Paris is preparing for a fifth weekend of violent protests, with 8,000 police officers patrolling the streets while Yellow Vest demonstrations continue
- The police are preparing for the fifth wave of Geel-Vest protests, although the number of cases
- The Paris police are worried about violent infiltrators after the attack in Strasbourg
- President Macron has offered concessions to demonstrators
Nina Bertok for Mailonline
France will Saturday use tens of thousands of national police and around 8,000 people in Paris to handle a fifth weekend with yellow vest protests, although the movement seems to be losing after concessions by President Emmanuel Macron.
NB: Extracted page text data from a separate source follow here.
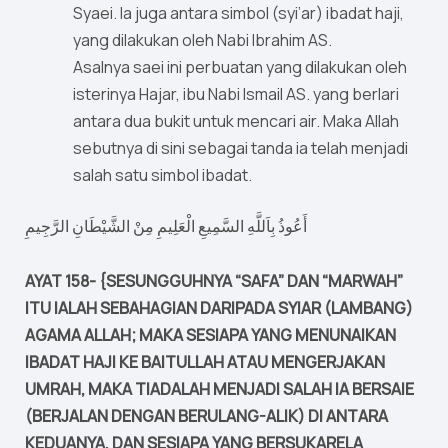
Syaei. Ia juga antara simbol (syi’ar) ibadat haji,
yang dilakukan oleh Nabi Ibrahim AS.
Asalnya saei ini perbuatan yang dilakukan oleh
isterinya Hajar, ibu Nabi Ismail AS. yang berlari
antara dua bukit untuk mencari air. Maka Allah
sebutnya di sini sebagai tanda ia telah menjadi
salah satu simbol ibadat.
أَعُوذُ بِاَللَّهِ السَّمِيعِ الْعَلِيمِ مِنْ الشَّيْطَانِ الرَّجِيمِ
AYAT 158- {SESUNGGUHNYA “SAFA” DAN “MARWAH”
ITU IALAH SEBAHAGIAN DARIPADA SYIAR (LAMBANG)
AGAMA ALLAH; MAKA SESIAPA YANG MENUNAIKAN
IBADAT HAJI KE BAITULLAH ATAU MENGERJAKAN
UMRAH, MAKA TIADALAH MENJADI SALAH IA BERSAIE
(BERJALAN DENGAN BERULANG-ALIK) DI ANTARA
KEDUANYA. DAN SESIAPA YANG BERSUKARELA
The head of the police in Paris said there remained concern about violent groups that infiltrated the protests.
Officers riot control protect monuments such as the Arc de Triomphe and prevent people from coming close to the presidential palace.
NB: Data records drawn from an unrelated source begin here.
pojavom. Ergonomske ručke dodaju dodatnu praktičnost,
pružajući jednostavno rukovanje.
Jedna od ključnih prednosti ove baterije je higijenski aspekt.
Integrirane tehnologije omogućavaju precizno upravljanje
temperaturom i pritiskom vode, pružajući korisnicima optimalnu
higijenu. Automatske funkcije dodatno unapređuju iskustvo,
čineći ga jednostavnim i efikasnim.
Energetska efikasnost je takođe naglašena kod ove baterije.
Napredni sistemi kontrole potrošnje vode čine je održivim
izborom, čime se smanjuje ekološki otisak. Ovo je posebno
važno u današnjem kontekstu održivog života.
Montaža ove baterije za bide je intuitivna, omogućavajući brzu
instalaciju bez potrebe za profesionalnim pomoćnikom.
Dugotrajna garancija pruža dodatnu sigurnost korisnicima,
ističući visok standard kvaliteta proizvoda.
A demonstrator in Paris today wears a cardboard with the text 'The Commune of Paris or death'. during demonstrations convened by the CGT trade union. France will Saturday put tens of thousands of national police and 8,000 in Paris, but the movement seems to lose strength
Nickname & # 39; Acte V & # 39; of the protests, the yellow cardigans will take to the streets this weekend
Police Chief Michel Delpuech told RTL radio: & # 39; We must be prepared for worstcase scenario & # 39; s. & # 39;
He expected that companies in the capital would be less affected this weekend after heavy nuisance in the past three weeks, when large stores closed, hotels members were members of cancellations and tourists stayed away during the usually busy run-up to Christmas.
Nickname & # 39; Acte V & # 39; of the protests, the yellow vest protesters take to the streets this weekend, while France recovers from an unrelated attack on a Christmas market in the eastern city of Strasbourg on Tuesday, when a shooter killed three people and wounded and killed several others.
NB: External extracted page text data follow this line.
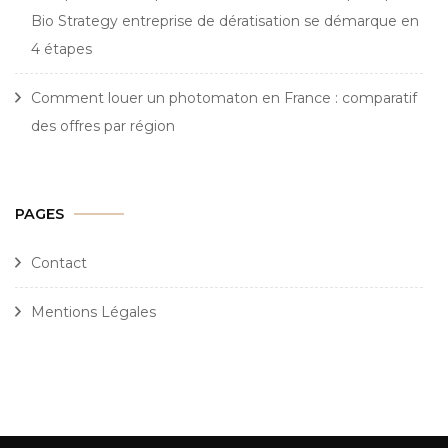
Bio Strategy entreprise de dératisation se démarque en
4 étapes
Comment louer un photomaton en France : comparatif
des offres par région
PAGES
Contact
Mentions Légales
Hundreds of police officers were relocated to Strasbourg to search for the shooter, who was shot dead in a firefight on Thursday evening.
Minister of Home Affairs Christophe Castaner said it was time for the yellow cardigans to reduce their protests and accept that they had achieved their goals. Policemen also deserved a break, he added.
I prefer that the police do their real job, chasing criminals and tackling the terrorism threat, instead of securing roundabouts where a few thousand people are busy with police, & # 39; he said.
The protests have hit the economy hard, while Macron's concessions are likely to bring the budget deficit above a limit agreed by the EU
Attractions such as the Louvre and Opera Garnier are open this weekend, as well as luxury department stores such as Galeries Lafayette and Printemps.
Last Saturday they were closed because thousands of sometimes violent protesters raged through the city.
The last weekend the Arc de Triomphe was destroyed, cars were overthrown and set on fire and companies were destroyed.
The protests have hit the economy hard, culminating in half-initial projections in the last quarter of the year, while Macron's concessions are likely to bring the budget deficit above a limit agreed by the EU.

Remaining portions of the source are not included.